HRD Prediction Workflow Using WES Data in Tumor-Only Mode

Answer:

Certainly! Homologous Recombination Deficiency (HRD) prediction using Whole Exome Sequencing (WES) data in tumor-only mode involves several steps. Here’s a general workflow using different software tools:

1. Data Preparation

Sequencing Data: Obtain raw WES data (FASTQ files) from the tumor sample.
Quality Control: Use tools like FastQC to assess the quality of the raw sequencing data.

2. Read Alignment

Align Reads: Use an aligner like BWA-MEM to map the reads to the reference genome (e.g., GRCh38).
```
bwa mem -t 8 reference_genome.fa sample_R1.fastq.gz sample_R2.fastq.gz > aligned_reads.sam
```

3. Post-Alignment Processing

Convert SAM to BAM: Use SAMtools to convert SAM to BAM and sort the BAM file.
```
samtools view -Sb aligned_reads.sam | samtools sort -o sorted_reads.bam
```

Mark Duplicates: Use Picard to mark duplicate reads.

picard MarkDuplicates I=sorted_reads.bam O=dedup_reads.bam M=metrics.txt

Index BAM File: Index the BAM file using SAMtools.
```
samtools index dedup_reads.bam
```

4. Variant Calling

Call Variants: Use a variant caller like GATK HaplotypeCaller to call variants.

gatk HaplotypeCaller -R reference_genome.fa -I dedup_reads.bam -O raw_variants.vcf

5. Variant Filtering

Filter Variants: Apply filters to the raw variant calls using GATK VariantFiltration.

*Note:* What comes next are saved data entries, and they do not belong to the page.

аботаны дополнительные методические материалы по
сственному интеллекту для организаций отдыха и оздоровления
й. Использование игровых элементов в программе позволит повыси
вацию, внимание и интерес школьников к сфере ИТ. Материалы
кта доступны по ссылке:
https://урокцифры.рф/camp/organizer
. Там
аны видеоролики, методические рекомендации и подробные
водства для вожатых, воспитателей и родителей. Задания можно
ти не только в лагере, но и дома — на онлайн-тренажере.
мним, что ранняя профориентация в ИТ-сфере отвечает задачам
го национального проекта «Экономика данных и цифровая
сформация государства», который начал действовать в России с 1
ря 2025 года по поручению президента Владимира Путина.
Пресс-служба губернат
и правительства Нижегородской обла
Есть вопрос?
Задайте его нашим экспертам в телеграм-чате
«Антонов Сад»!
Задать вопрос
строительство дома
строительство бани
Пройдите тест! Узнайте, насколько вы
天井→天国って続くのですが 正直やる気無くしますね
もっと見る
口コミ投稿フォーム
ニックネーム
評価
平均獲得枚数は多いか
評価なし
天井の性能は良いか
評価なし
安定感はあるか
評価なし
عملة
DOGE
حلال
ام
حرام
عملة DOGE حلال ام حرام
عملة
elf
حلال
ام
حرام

gatk VariantFiltration -R reference_genome.fa -V raw_variants.vcf -O filtered_variants.vcf --filter-expression "QD < 2.0 || FS > 60.0 || MQ < 40.0" --filter-name "basic_snp_filter"

6. HRD Score Calculation

HRD Tools: Use specialized tools for HRD prediction. Some popular tools include:
- HRDetect: A machine learning-based tool that integrates multiple types of genomic data.
- ScarHRD: A tool that calculates HRD scores based on the number of large-scale state transitions (LSTs), loss of heterozygosity (LOH), and telomeric allelic imbalance (TAI).

Example with ScarHRD:

Prepare Input: Convert the VCF file to the required format for ScarHRD.

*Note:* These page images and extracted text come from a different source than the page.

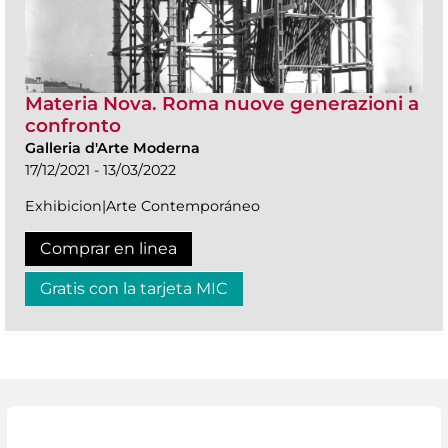
Materia Nova. Roma nuove generazioni a
confronto
Galleria d'Arte Moderna
17/12/2021 - 13/03/2022
Exhibicion|Arte Contemporáneo
Comprar en linea
Gratis con la tarjeta MIC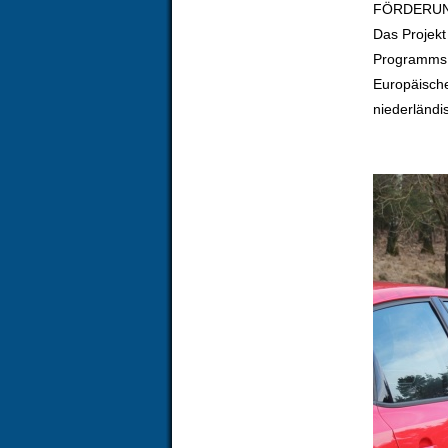
FÖRDERU
Das Projek
Programms 
Europäisch
niederländi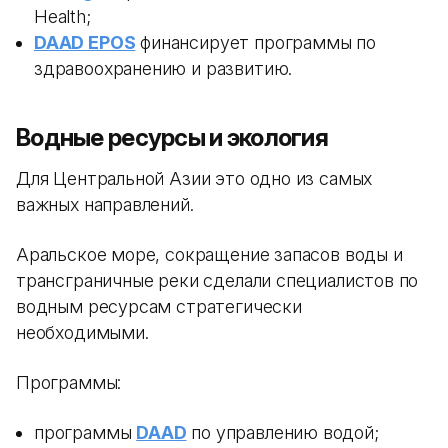
Health;
DAAD EPOS
финансирует программы по
здравоохранению и развитию.
Водные ресурсы и экология
Для Центральной Азии это одно из самых
важных направлений.
Аральское море, сокращение запасов воды и
трансграничные реки сделали специалистов по
водным ресурсам стратегически
необходимыми.
Программы:
программы
DAAD
по управлению водой;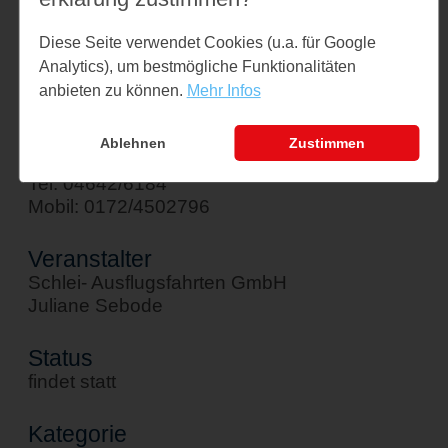
Am Hafen 1
Diese Seite verwendet Cookies (u.a. für Google
24376 Kappeln
Analytics), um bestmögliche Funktionalitäten
↪ Google Maps öffnen
anbieten zu können.
Mehr Infos
Kontakt
Ablehnen
Zustimmen
sebode@schlei-ausflugsfahrten.de
Tel: 04642/6184
Mobil: 0172/4502796
Veranstalter
Schlei- Ausflugsfahrten GmbH
Juliane Sebode
Status
findet statt
Kategorie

Run ScarHRD: Use the ScarHRD R package to calculate the HRD score.

library(scarHRD)
scarHRD(input_file = "filtered_variants.vcf", reference = "GRCh38", output_file = "HRD_results.txt")

7. Interpretation and Reporting

Interpret Results: Analyze the HRD scores and other relevant metrics to determine the HRD status of the tumor.
Generate Report: Compile the findings into a comprehensive report for clinical or research purposes.

Additional Considerations

Tumor Purity and Ploidy: Tools like FACETS or PureCN can be used to estimate tumor purity and ploidy, which can affect HRD prediction.
Annotation: Use tools like ANNOVAR or VEP to annotate the variants for better interpretation.

Summary

Quality Control: FastQC
Read Alignment: BWA-MEM
Post-Alignment Processing: SAMtools, Picard
Variant Calling: GATK HaplotypeCaller
Variant Filtering: GATK VariantFiltration
HRD Score Calculation: ScarHRD or HRDetect
Interpretation and Reporting

This workflow provides a comprehensive approach to HRD prediction using WES data in tumor-only mode. Each step involves specific tools and commands that need to be executed in sequence to ensure accurate and reliable results.